··· Dataset extract ···

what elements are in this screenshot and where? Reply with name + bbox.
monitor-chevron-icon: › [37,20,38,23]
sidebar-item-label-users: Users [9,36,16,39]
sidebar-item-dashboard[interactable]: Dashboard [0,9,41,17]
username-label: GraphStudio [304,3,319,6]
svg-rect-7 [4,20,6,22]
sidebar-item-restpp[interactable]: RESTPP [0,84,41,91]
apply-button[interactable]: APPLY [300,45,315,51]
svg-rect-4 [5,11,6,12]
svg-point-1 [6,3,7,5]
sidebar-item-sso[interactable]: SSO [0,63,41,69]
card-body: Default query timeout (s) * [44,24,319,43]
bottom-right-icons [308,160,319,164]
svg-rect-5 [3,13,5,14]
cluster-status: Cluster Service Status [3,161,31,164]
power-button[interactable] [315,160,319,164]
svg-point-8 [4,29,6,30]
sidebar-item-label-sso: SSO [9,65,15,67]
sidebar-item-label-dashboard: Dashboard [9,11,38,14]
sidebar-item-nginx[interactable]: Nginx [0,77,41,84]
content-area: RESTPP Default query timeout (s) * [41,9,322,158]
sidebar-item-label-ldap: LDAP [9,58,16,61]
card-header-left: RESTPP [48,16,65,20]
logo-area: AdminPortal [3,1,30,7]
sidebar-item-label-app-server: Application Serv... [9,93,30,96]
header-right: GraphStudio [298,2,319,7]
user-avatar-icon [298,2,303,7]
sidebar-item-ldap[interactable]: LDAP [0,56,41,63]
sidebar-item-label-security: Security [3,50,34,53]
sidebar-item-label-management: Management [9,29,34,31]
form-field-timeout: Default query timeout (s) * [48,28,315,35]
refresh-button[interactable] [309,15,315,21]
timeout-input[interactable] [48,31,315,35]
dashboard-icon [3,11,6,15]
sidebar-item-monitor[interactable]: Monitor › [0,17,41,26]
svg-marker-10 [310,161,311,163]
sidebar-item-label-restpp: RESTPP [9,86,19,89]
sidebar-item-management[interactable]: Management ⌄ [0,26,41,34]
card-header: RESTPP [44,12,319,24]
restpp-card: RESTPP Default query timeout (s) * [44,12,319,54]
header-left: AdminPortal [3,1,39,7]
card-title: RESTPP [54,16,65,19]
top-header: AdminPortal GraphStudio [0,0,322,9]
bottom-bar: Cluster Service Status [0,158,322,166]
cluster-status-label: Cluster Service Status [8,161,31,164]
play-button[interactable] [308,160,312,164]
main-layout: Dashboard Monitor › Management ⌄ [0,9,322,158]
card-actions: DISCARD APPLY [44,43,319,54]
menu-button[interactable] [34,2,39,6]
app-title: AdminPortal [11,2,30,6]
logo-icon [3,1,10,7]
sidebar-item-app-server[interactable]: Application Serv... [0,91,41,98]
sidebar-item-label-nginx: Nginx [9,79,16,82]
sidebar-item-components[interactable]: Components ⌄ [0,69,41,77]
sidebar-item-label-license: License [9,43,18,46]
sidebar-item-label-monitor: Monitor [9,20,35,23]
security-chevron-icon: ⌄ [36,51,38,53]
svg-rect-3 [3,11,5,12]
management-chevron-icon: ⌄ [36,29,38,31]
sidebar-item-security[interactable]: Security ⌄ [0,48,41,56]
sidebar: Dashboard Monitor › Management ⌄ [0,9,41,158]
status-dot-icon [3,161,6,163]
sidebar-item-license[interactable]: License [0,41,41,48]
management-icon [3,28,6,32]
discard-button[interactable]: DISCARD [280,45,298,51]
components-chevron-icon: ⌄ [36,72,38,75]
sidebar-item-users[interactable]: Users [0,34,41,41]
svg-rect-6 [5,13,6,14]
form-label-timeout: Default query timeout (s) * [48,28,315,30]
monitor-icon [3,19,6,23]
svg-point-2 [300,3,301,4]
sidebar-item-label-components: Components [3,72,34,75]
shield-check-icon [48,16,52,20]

···

Requirement: List every line above that holds the word "right".

Answer box:
bottom-right-icons [308,160,319,164]
header-right: GraphStudio [298,2,319,7]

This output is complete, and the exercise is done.